• DATA
= = =

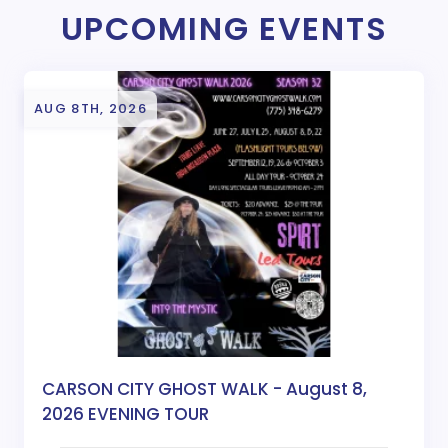
UPCOMING EVENTS
AUG 8TH, 2026
CARSON CITY GHOST WALK - August 8,
2026 EVENING TOUR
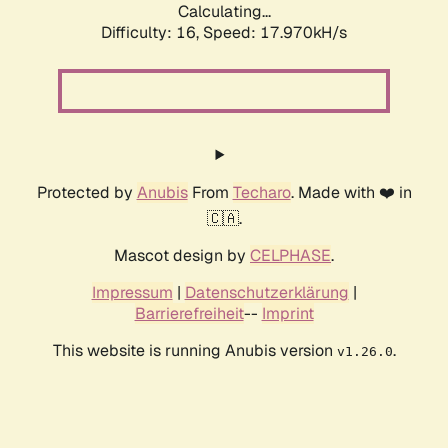
Calculating...
Difficulty: 16,
Speed: 17.970kH/s
Protected by
Anubis
From
Techaro
. Made with ❤️ in
🇨🇦.
Mascot design by
CELPHASE
.
Impressum
|
Datenschutzerklärung
|
Barrierefreiheit
--
Imprint
This website is running Anubis version
.
v1.26.0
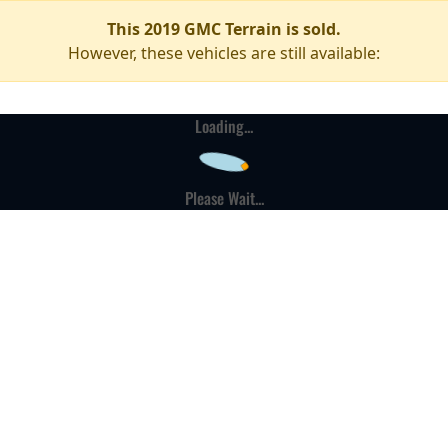
This 2019 GMC Terrain is sold.
However, these vehicles are still available:
Loading...
Please Wait...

= = =

• EXERCISE DESCRIPTION
Could you return all lines from the data above that contain the string "This"?

• EXPECTED ANSWER
This website is running Anubis version
This 2019 GMC Terrain is sold.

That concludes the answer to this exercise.